Work required:
Repeat the records below exactly as they appear, leaving out any pictures.

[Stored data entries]
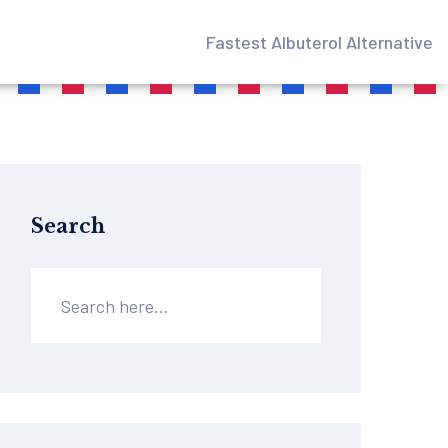
Fastest Albuterol Alternative
Search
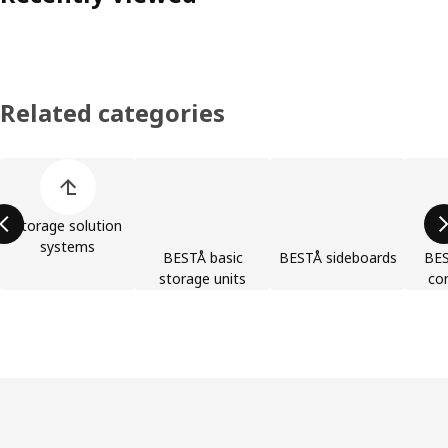
Related categories
Skip product categories list
Storage solution
systems
BESTÅ basic
BESTÅ sideboards
BES
storage units
co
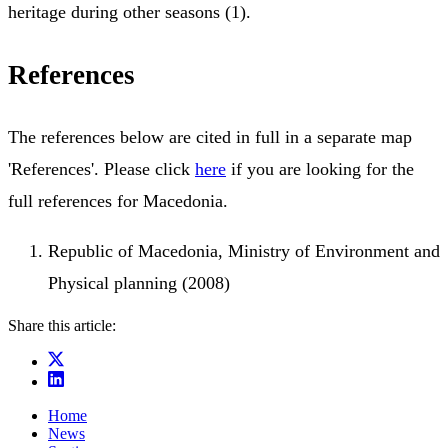
heritage during other seasons (1).
References
The references below are cited in full in a separate map
'References'. Please click
here
if you are looking for the
full references for Macedonia.
Republic of Macedonia, Ministry of Environment and
Physical planning (2008)
Share this article:
Home
News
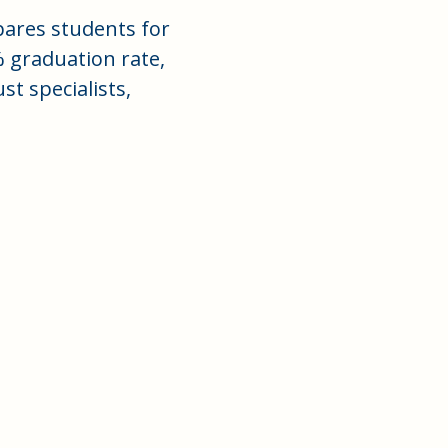
ares students for
% graduation rate,
t specialists,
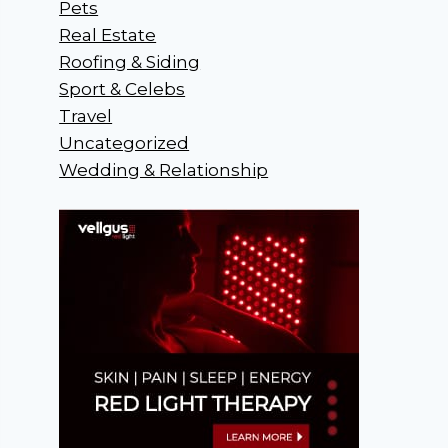
Pets
Real Estate
Roofing & Siding
Sport & Celebs
Travel
Uncategorized
Wedding & Relationship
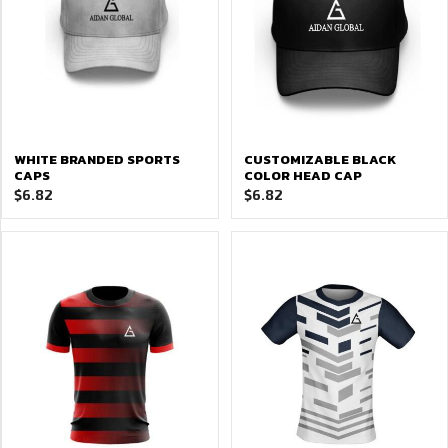
WHITE BRANDED SPORTS
CUSTOMIZABLE BLACK
CAPS
COLOR HEAD CAP
$
6.82
$
6.82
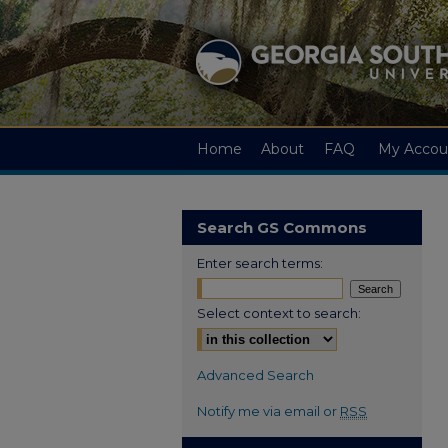
Home
About
FAQ
My Accou
Search GS Commons
Enter search terms:
Select context to search:
Advanced Search
Notify me via email or
RSS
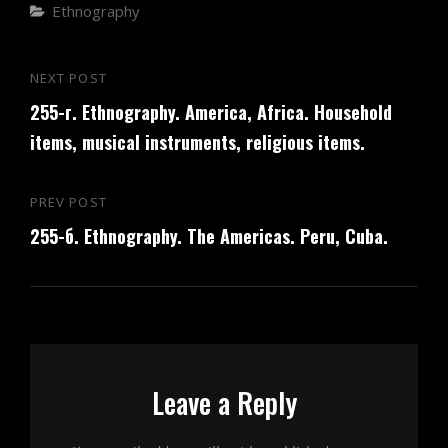
Categories
Ethnography
Post
NEXT POST
Next
navigation
255-г. Ethnography. America, Africa. Household
Post
items, musical instruments, religious items.
PREV POST
Previous
255-б. Ethnography. The Americas. Peru, Cuba.
Post
Leave a Reply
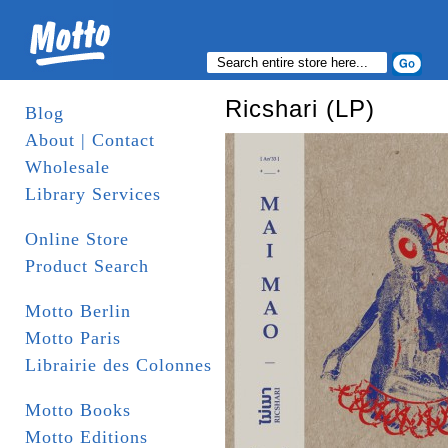
Ricshari (LP)
Blog
About | Contact
Wholesale
Library Services
Online Store
Product Search
Motto Berlin
Motto Paris
Librairie des Colonnes
Motto Books
Motto Editions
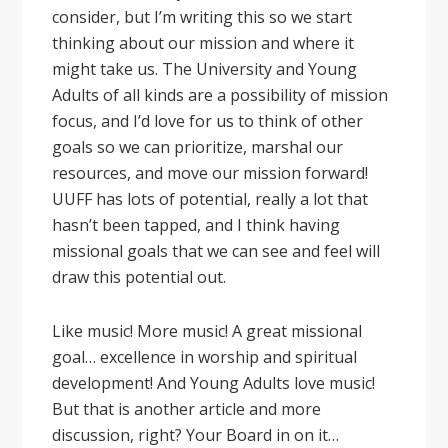
consider, but I’m writing this so we start
thinking about our mission and where it
might take us. The University and Young
Adults of all kinds are a possibility of mission
focus, and I’d love for us to think of other
goals so we can prioritize, marshal our
resources, and move our mission forward!
UUFF has lots of potential, really a lot that
hasn’t been tapped, and I think having
missional goals that we can see and feel will
draw this potential out.
Like music! More music! A great missional
goal… excellence in worship and spiritual
development! And Young Adults love music!
But that is another article and more
discussion, right? Your Board in on it…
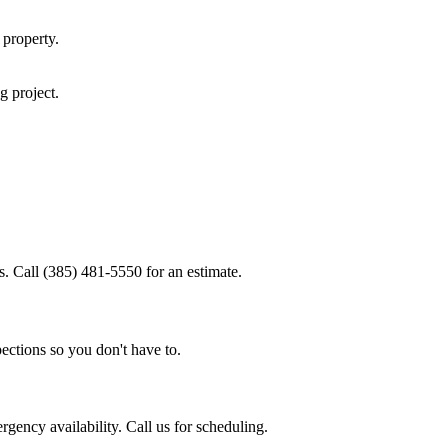
property.
ng
project.
s. Call (385) 481-5550 for an estimate.
ections so you don't have to.
gency availability. Call us for scheduling.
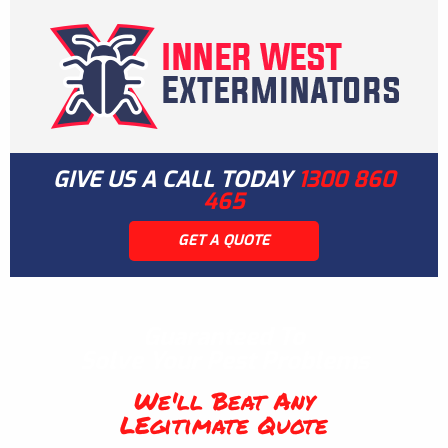
GIVE US A CALL TODAY
1300 860
465
GET A QUOTE
Guaranteed To
Solve Your Pest Problems
We'll Beat Any
LEgitimate Quote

Answer space:
Fastest Albuterol Alternative
Search
Related categories
Skip product categories list
Storage solution
systems
BESTÅ basic
BESTÅ sideboards
BES
storage units
co
heritage during other seasons (1).
References
The references below are cited in full in a separate map
'References'. Please click
here
if you are looking for the
full references for Macedonia.
Republic of Macedonia, Ministry of Environment and
Physical planning (2008)
Share this article:
Home
News
ares students for
% graduation rate,
t specialists,
Pets
Real Estate
Roofing & Siding
Sport & Celebs
Travel
Uncategorized
Wedding & Relationship
WHITE BRANDED SPORTS
CUSTOMIZABLE BLACK
CAPS
COLOR HEAD CAP
$
6.82
$
6.82
Home
About
FAQ
My Accou
Search GS Commons
Enter search terms:
Select context to search:
Advanced Search
Notify me via email or
RSS
Categories
Ethnography
Post
NEXT POST
Next
navigation
255-г. Ethnography. America, Africa. Household
Post
items, musical instruments, religious items.
PREV POST
Previous
255-б. Ethnography. The Americas. Peru, Cuba.
Post
Leave a Reply
Ricshari (LP)
Blog
About | Contact
Wholesale
Library Services
Online Store
Product Search
Motto Berlin
Motto Paris
Librairie des Colonnes
Motto Books
Motto Editions
consider, but I’m writing this so we start
thinking about our mission and where it
might take us. The University and Young
Adults of all kinds are a possibility of mission
focus, and I’d love for us to think of other
goals so we can prioritize, marshal our
resources, and move our mission forward!
UUFF has lots of potential, really a lot that
hasn’t been tapped, and I think having
missional goals that we can see and feel will
draw this potential out.
Like music! More music! A great missional
goal… excellence in worship and spiritual
development! And Young Adults love music!
But that is another article and more
discussion, right? Your Board in on it…
property.
ng
project.
s. Call (385) 481-5550 for an estimate.
ections so you don't have to.
gency availability. Call us for scheduling.
GIVE US A CALL TODAY
1300 860
465
GET A QUOTE
Guaranteed To
Solve Your Pest Problems
We'll Beat Any
LEgitimate Quote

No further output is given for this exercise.